Princess Mononoke

Black Cardamom Pear Sorbet swirled with Wolfberry Vinegar Kaki Sorbet

Made 25 years ago, the themes depicted in Hayao Miyazaki’s animated film Princess Mononoke for Studio Ghibli, still ring loud and true. The movie opens when an Emishi village is attacked by a demon boar god. As Prince Ashitaka saves his village, his arm is marked by a deadly curse. To save himself, Ashitaka travels west, meets an opportunistic monk, seeks to find the healing Great Forest Spirit, and finds refuge in Iron Town. The leader of Iron Town, Lady Eboshi was the one to turn the boar god sour in attempts to protect her people and is at odds with San, Princess Mononoke, a girl who lives with wolves. Ashitaka is wounded in a fight between San and Eboshi, but is healed by the Forest Spirit. The forest, wanting to restore the land, goes to war with Iron town, which believes it needs the head of the Great Forest Spirit to survive. Death ensues, but in the end the Forest Spirit’s dying form heals the land and Iron Town is rebuilt better. 

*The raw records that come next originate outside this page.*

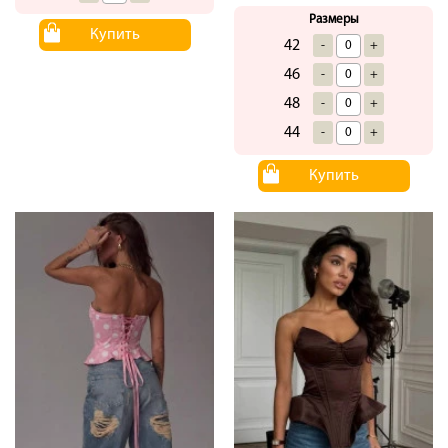
Размеры
Купить
42
-
+
46
-
+
48
-
+
44
-
+
Купить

Partially thought up in the 1970s, Miyazaki beginning creating Princess Mononoke in the mid 90s. To gather inspiration, the creators visited the ancient forests of Yakushima. Miyazaki molded Iron Town after frontier towns that appeared in old Westerns. Although the film is set in Medieval Japan, it purposefully isn’t an accurate representation, and instead works to “portray the very beginning of the seemly insoluble conflict between the natural world and modern industrial civilization.” In addition to the theme of environment, the movie explores sexuality and disability. Lady Eboshi protects, yet also puts to work female sex workers and lepers. Her viewpoint is both enlightened and exploitative. Princess Mononoke highlights the complexities of life. There is no clear divide between good and evil. And even the most sympathetic characters are multi-faceted, while the conclusion of the story is ambiguous.

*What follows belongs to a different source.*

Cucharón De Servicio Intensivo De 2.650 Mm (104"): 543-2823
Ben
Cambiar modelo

In 1997, Princess Mononoke was released, becoming the highest-grossing Japanese film of that year and the first animated film to receive a Japanese Academy Award. It became one of the first Studio Ghibli films to be dubbed in English by Disney in 1999. The Miramax Chairman had a fit when a Studio Ghibli producer shipped him a samurai sword with the message “No Cuts.” Yet, there were still changes made for the story to resinate with an American Audience. For example, a character calls soup watery, an insult in Japan, but to pack the same punch, Neil Gaiman changed the comment to “donkey piss.” 

After 3 years working on the project, which included 144,00 hand drawn cells, Miyazaki swore he was going to retire, which, of course, did not last long. Princess Mononoke gave both nature and underrepresented groups of people a voice rarely heard in Japanese media. The story also presents a world of conflict to children, something important to Miyazaki after witnessing the Yugoslavia wars. Inspired by both history and fantasy, Princess Mononoke, breaks down myths of Japanese history. The Emishi were an ancient ethnic group that resisted the expansion of the Yamato Empire. Viewers are left to assume Ashitaka’s village did not survive or the people lost their identity, becoming Japanese. While Iron Town displays the accurate historic reality of women needing to work as men fought, San’s character doesn’t align with the stereotypical image of the submissive Japanese woman. Influenced by Shinto religion, Princess Mononoke presents the environment as a spiritual force, and Princess Mononoke’s namesake is described in The Tale of Genji (believed to be the World’s first novel) as parasitic spirits that settle in women. This can be seen as San’s hatred towards Eboshi and Iron Town, only to be released with the environment’s conservation.